I ask this because I wanted to randomly generate a board game. One possible game is the whole room is one big region. (Not a very interesting game, but possible and valid nonetheless.) Another possible game is where every box of the grid is its own region. (Again not interesting, but still valid.) Most random games should have some mix of big and small regions, all pieced together like some weird brick pattern.

(One attempt at making a program to generate these "partitionings" of the 2d space kept making something that looks like modern Army camo.)

If I can tell how many possible partitionings there are, then I can know how likely each one should be: one divided by the total possible number. This is important if I want my randomly generated board game to not have any particular bias about the placement of the regions.

There are a few different ways to go about cutting up a room. Muthukrishnan et al give three strategies: arbitrary, hierarchical, and pxp (read "p by p"). What I wanted is what they call an arbitrary strategy, the other two imposing biases towards some possible partitionings over others, or outright preventing whole types of patterns. Muthukrishnan et al argue that searching all possible arbitrary partitionings for one that optimizes for some requirement is NP-Hard, which tells us that there are a lot of possible combinations to dig through.

Conant and Michaels published a paper in Springer giving an equation for counting these partitionings, but only of a certain hierarchical form, not the arbitrary cases I was interested in, and only considering partitions of a square room, not of a room of any size.

So why is it hard to count these possibilities? Well, honestly I wish I knew how to put this into words, but I don't. But, I don't need to for what I originally wanted to do here.

Can I randomly generate a partitioning of a 2d space, without ever knowing how many possible partitionings there are to choose from?

That's what I've tried to do in this project here:

The colors are also randomly generated according to a palette I like, but they have no real meaning and are just to help tell regions apart. You can also click on the grid to generate a new one.

I believe that these generated results are without any bias towards one type of pattern over another. I'll start with an inductive proof, where we show where this is true for a very small case, then show it continues to be true as we "build up" to some bigger case we care about.

Assume we have a 1x1 space (just one corner of the room). There is only one possible partitioning of this space: the whole thing is one region. We'll call this region 1.

Next, for a 2x1 space, there are two options: all region 1, or one pixel is region 1 and the other is region 2. Since there are only two possibilities, a 50/50 coin flip would choose between them without any bias.

And so on, for an nx1 space, we can first create an unbiased (n-1)x1 space, and "grow" this by either adding another pixel for the right-most region, or by starting a new region incrementally.
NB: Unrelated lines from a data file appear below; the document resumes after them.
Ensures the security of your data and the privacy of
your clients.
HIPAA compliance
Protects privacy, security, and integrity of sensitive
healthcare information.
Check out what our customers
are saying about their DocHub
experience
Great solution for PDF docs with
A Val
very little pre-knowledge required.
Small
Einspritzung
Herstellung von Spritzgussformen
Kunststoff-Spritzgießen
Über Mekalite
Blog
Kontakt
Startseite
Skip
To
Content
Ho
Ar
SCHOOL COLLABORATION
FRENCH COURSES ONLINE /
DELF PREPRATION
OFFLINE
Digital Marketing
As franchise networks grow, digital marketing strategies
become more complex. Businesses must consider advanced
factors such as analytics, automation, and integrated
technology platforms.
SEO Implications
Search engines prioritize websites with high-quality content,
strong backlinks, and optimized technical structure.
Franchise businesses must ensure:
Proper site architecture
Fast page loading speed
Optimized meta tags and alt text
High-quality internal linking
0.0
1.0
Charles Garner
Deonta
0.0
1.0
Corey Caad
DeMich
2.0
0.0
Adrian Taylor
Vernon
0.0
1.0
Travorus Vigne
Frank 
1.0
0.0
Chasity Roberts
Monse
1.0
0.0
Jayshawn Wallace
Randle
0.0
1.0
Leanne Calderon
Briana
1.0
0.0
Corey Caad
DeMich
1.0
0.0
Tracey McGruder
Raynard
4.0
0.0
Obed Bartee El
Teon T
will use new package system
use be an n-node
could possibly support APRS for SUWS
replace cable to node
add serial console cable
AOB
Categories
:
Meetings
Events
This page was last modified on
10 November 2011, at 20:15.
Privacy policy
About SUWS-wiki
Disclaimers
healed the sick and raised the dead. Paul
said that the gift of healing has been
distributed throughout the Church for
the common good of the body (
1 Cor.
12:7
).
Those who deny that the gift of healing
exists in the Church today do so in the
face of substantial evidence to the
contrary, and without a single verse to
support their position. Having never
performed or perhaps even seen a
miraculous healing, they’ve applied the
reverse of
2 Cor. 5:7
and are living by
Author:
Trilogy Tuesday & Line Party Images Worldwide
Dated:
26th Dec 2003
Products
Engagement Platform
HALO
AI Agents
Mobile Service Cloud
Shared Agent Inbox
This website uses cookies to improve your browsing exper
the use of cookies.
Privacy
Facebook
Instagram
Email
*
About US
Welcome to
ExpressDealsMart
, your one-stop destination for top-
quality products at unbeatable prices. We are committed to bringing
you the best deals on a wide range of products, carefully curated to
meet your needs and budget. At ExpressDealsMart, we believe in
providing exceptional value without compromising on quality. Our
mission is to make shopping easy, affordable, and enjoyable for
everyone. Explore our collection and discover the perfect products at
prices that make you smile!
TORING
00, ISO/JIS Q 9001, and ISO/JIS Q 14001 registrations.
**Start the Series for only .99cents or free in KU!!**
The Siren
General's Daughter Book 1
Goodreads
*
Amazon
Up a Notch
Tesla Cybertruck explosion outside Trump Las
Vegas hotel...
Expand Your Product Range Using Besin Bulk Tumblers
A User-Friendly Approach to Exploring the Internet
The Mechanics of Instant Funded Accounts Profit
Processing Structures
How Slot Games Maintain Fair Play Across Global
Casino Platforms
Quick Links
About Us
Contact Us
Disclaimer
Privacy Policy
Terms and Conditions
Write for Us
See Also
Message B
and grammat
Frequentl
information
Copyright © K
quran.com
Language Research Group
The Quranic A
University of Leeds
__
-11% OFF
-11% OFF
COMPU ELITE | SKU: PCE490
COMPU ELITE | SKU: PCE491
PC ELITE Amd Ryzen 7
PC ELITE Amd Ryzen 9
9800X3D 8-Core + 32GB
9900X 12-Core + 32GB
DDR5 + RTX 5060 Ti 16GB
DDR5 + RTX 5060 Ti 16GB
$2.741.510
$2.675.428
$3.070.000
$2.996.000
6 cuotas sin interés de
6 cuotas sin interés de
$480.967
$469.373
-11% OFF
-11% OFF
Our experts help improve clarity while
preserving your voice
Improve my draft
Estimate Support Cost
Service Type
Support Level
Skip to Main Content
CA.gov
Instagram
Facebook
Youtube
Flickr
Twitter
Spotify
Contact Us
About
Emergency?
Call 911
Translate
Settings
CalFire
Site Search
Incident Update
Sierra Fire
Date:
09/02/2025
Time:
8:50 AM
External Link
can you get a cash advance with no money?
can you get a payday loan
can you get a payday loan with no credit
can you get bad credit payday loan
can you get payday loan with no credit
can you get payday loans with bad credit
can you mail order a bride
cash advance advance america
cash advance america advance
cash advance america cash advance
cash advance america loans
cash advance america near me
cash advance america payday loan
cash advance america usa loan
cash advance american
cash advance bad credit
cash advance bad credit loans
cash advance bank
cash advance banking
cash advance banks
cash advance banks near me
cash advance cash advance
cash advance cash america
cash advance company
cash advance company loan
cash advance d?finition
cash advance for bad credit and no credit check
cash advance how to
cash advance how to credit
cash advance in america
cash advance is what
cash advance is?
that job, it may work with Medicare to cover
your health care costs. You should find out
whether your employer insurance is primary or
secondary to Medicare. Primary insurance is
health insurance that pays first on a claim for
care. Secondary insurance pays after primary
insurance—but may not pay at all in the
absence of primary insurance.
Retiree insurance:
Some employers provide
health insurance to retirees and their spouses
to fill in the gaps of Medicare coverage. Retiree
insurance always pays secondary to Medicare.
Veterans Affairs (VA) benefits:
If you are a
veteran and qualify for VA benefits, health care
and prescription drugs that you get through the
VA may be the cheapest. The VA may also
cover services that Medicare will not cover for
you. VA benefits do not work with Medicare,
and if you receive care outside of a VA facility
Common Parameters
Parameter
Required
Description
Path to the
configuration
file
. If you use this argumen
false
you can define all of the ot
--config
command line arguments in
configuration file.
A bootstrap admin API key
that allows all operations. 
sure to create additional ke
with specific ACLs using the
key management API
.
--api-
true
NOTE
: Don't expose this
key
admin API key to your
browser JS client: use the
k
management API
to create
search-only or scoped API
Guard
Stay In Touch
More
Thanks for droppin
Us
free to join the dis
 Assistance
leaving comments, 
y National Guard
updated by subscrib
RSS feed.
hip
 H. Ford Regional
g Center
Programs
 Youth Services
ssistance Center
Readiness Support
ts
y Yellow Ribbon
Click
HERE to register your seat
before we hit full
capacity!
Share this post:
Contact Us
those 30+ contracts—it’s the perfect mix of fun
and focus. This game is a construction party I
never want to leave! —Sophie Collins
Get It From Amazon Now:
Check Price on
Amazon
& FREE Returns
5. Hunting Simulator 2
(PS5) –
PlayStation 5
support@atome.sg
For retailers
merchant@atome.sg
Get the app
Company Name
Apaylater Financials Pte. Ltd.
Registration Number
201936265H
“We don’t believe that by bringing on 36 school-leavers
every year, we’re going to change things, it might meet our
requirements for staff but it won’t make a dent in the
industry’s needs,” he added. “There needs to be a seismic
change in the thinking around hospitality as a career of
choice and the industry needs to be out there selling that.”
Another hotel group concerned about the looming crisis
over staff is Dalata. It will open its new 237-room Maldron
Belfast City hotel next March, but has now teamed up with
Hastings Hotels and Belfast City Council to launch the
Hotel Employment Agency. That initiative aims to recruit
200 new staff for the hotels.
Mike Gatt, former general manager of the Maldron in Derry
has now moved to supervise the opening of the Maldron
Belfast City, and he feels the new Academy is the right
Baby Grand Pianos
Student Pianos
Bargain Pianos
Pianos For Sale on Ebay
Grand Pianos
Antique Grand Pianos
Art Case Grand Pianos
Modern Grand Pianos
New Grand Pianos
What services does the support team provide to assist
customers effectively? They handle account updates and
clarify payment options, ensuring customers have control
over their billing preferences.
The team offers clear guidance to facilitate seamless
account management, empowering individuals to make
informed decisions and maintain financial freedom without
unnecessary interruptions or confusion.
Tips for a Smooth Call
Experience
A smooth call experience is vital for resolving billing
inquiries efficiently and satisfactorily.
Those are the only two options, so a 50/50 coin flip continues to prevent bias. And, all regions must be rectangular, since with only one row to work with, no other shapes are possible. (We don't want to accidentally create a non-rectangular shape at any point.)

Once we have an nx1 space (going left/right), we can think about growing along the other direction (up/down). For the left-most region of the second row, we have only two options: either grow the region above us down one row, or start a new region. This gives us an L-shaped space, and if we choose 50/50 here again, we still have no bias.

Now, extending this L-shaped space into an nx2 space (growing the rest of the second row), we can keep going in the same manner. However, there are a three cases we might run into along the way:

  • If we are underneath a region we have previously decided not to grow down, we cannot grow it down now, else that would result in a non-rectangular shape. So, the options are to either (i) grow the region on the left to the right (which we know cannot be the same region as above, due to assuming what we have so far is valid and rectangular), or (ii) start a new region. In this case we do a 50/50 flip to prevent bias.
  • If we just completed growing a region down, we cannot grow that region also to the right, else that would break the rectangular requirement. In this case, our options are to either (i) grow the region now above us down as well or (ii) start a new region. Again, 50/50.
  • Otherwise, we can do either of the three options to (i) grow the region above us down for however many pixels wide it is, (ii) grow the region on the left to the right one pixel, or (iii) start a new region. Here we have to randomly choose between three options with a "three-sided coin" so to say, or a 6-sided die that we color-code so there are only three possible results.

Once we have completed the L-shape into an nx2 space, we can just keep continuing in this way, adding one row at a time, until we have the full nxm space to fill our room, without any bias and with only rectangular regions.

So even though I have no idea how many possible partitionings there are, I can at least sample from those possibilities one at a time.